Some thoughts about California
Well, I'm back, but existentially, I find myself even more empty than before.
People say that they go to California to find themselves, but what if you find that your life is completely empty and lonely. Sure, I have some success, some money, and some stability that many other people in the world will kill for and many others would think is enough to be happy. What I found in California wasn't a route to happiness, but just an epiphany of how lonely life can be.
To be honest, I did go to San Diego alone, because I wanted to see if I can travel for myself without anyone else and just have fun. For a while there, it was fun.

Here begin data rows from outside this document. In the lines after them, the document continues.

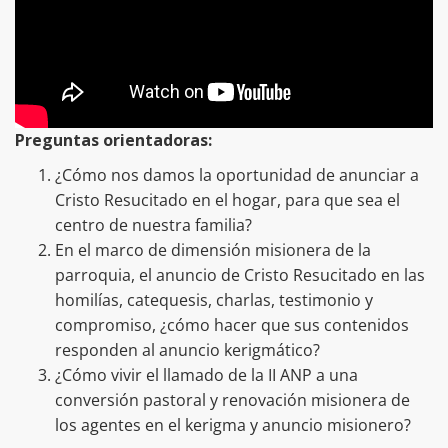
Preguntas orientadoras:
¿Cómo nos damos la oportunidad de anunciar a
Cristo Resucitado en el hogar, para que sea el
centro de nuestra familia?
En el marco de dimensión misionera de la
parroquia, el anuncio de Cristo Resucitado en las
homilías, catequesis, charlas, testimonio y
compromiso, ¿cómo hacer que sus contenidos
responden al anuncio kerigmático?
¿Cómo vivir el llamado de la II ANP a una
conversión pastoral y renovación misionera de
los agentes en el kerigma y anuncio misionero?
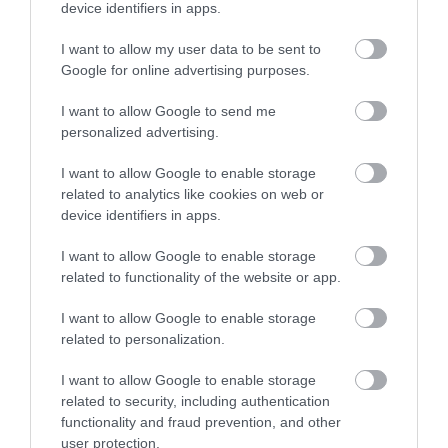
device identifiers in apps.
I want to allow my user data to be sent to
Google for online advertising purposes.
I want to allow Google to send me
personalized advertising.
I want to allow Google to enable storage
related to analytics like cookies on web or
device identifiers in apps.
KÖZLEKEDÉS
I want to allow Google to enable storage
Tízéves vasútfejlesztési program indul, ez van
related to functionality of the website or app.
benne
I want to allow Google to enable storage
A kormányciklusokon átívelő program megvalósítására szánt
related to personalization.
teljes keret megközelíti a 3500 milliárd forintot - jelentette be
I want to allow Google to enable storage
Magyar Péter a Baross Gábor Vasútfejlesztési Tervet bemutató
related to security, including authentication
budapesti…
functionality and fraud prevention, and other
user protection.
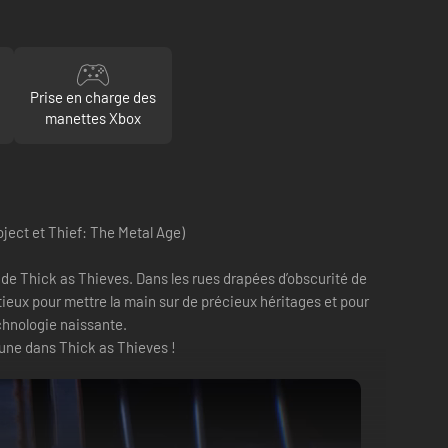
Prise en charge des
manettes Xbox
ject et Thief: The Metal Age)
de Thick as Thieves. Dans les rues drapées d’obscurité de
itieux pour mettre la main sur de précieux héritages et pour
chnologie naissante.
rtune dans Thick as Thieves !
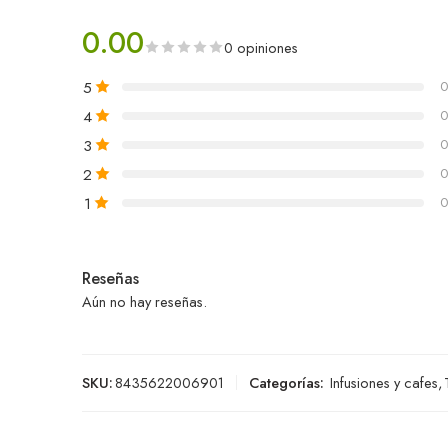
0.00
0 opiniones
5
0
4
0
3
0
2
0
1
0
Reseñas
Aún no hay reseñas.
SKU:
8435622006901
Categorías:
Infusiones y cafes
,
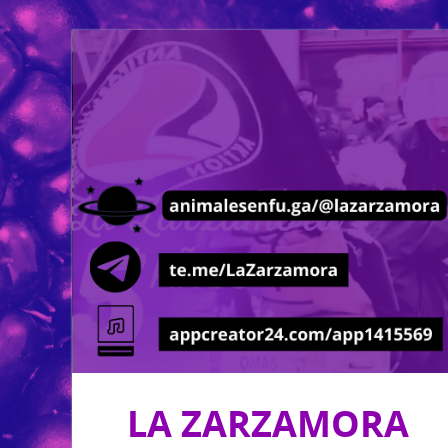
LA ZARZAMORA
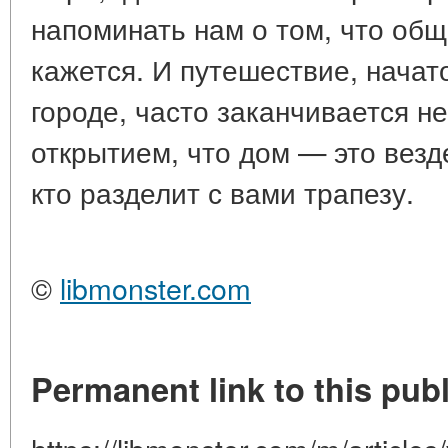
напоминать нам о том, что общ
кажется. И путешествие, начат
городе, часто заканчивается н
открытием, что дом — это везде,
кто разделит с вами трапезу.
©
libmonster.com
Permanent link to this publ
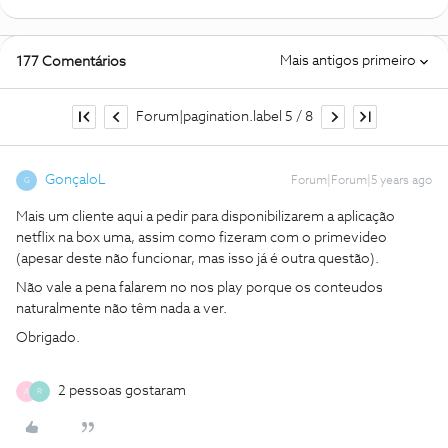
Mais antigos primeiro
177 Comentários
Forum|pagination.label 5 / 8
GonçaloL
Forum|Forum|5 years ago
G
Mais um cliente aqui a pedir para disponibilizarem a aplicação
netflix na box uma, assim como fizeram com o primevideo
(apesar deste não funcionar, mas isso já é outra questão).
Não vale a pena falarem no nos play porque os conteudos
naturalmente não têm nada a ver.
Obrigado.
2 pessoas gostaram
A
R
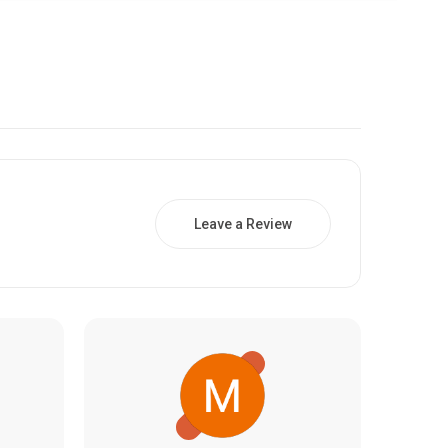
Leave a Review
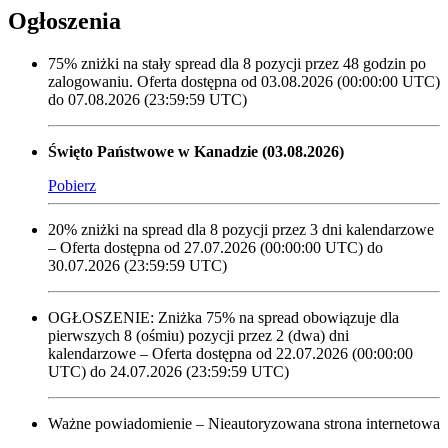
Ogłoszenia
75% zniżki na stały spread dla 8 pozycji przez 48 godzin po
zalogowaniu. Oferta dostępna od 03.08.2026 (00:00:00 UTC)
do 07.08.2026 (23:59:59 UTC)
Święto Państwowe w Kanadzie (03.08.2026)
Pobierz
20% zniżki na spread dla 8 pozycji przez 3 dni kalendarzowe
– Oferta dostępna od 27.07.2026 (00:00:00 UTC) do
30.07.2026 (23:59:59 UTC)
OGŁOSZENIE: Zniżka 75% na spread obowiązuje dla
pierwszych 8 (ośmiu) pozycji przez 2 (dwa) dni
kalendarzowe – Oferta dostępna od 22.07.2026 (00:00:00
UTC) do 24.07.2026 (23:59:59 UTC)
Ważne powiadomienie – Nieautoryzowana strona internetowa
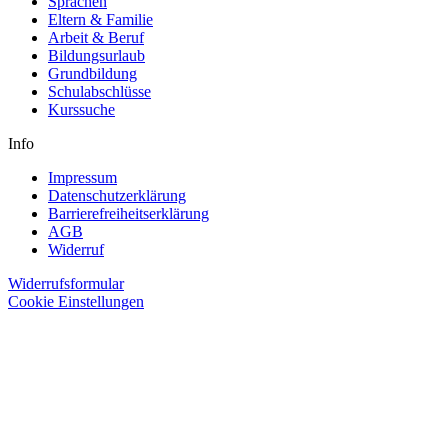
Sprachen
Eltern & Familie
Arbeit & Beruf
Bildungsurlaub
Grundbildung
Schulabschlüsse
Kurssuche
Info
Impressum
Datenschutzerklärung
Barrierefreiheitserklärung
AGB
Widerruf
Widerrufsformular
Cookie Einstellungen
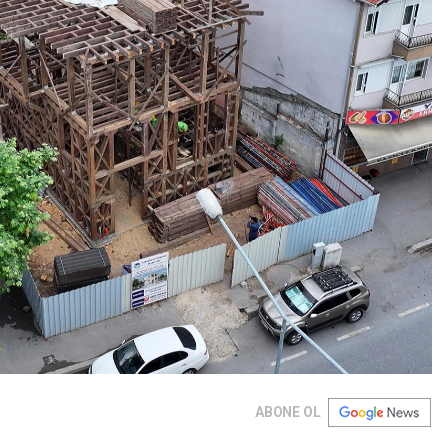
ABONE OL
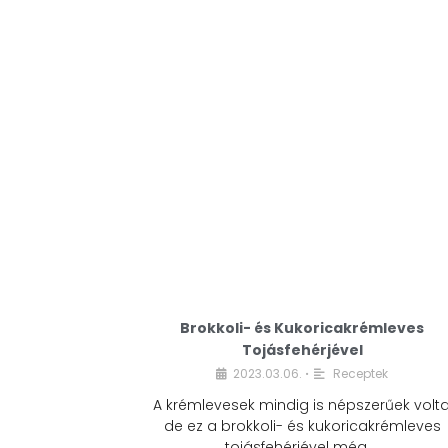
Brokkoli- és Kukoricakrémleves
Tojásfehérjével
2023.03.06.
Receptek
•
A krémlevesek mindig is népszerűek volta
de ez a brokkoli- és kukoricakrémleves
tojásfehérjével még …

Last Friday Morning, I was walking down Pacific Beach's boardwalk and caught a surfer unzipping his wetsuit out in public Twenty something surfer undressing + horny gay guy = GREATEST VACATION EVER! Right...Well, a couple of college kids called out to the guy "This is a Public Beach not a nude beach".
That was a fucking buzz kill as the guy quickly wrapped himself with a towel and quickly dressed. I looked over at the group of college kids that heckled my voyeuristic dream away. Two boys and two girls, probably couples, because each girl was locked hand and hand with a boy. The girls laughed at their boyfriends humorous antics.
I just kept on walking, but as the day wore on, I kept noticing how everyone was holding hands, embracing one another, or just enjoying each others' company. It just made me feel more and more isolated.
When I went to dinner, I sat alone in a restaurant filled with people. I ordered wine and cocktails, but none of that made me feel better.
Everywhere I went, I felt an inexorable sense of loneliness and emptiness. When I was at San Diego zoo, I didn't how this happened, but I ended up buying 700.00 worth of souvenirs.
Thinking back, I know this is kind of stupid, but it felt right at the time and I am so glad I left my major credit cards at home.
For everyone who says that life is not about relationships, love, or connections; I might be your antithesis and ideal. I have a growing investment portfolio, some real estate, and a stable life that affords me anything a middle class man would want. I am not talking about Yachts and Butlers, but just simple things like trips when I want, electronics, video games, and sound systems.
Yet, what I want more than all that growth and stability is someone to be there growing with me.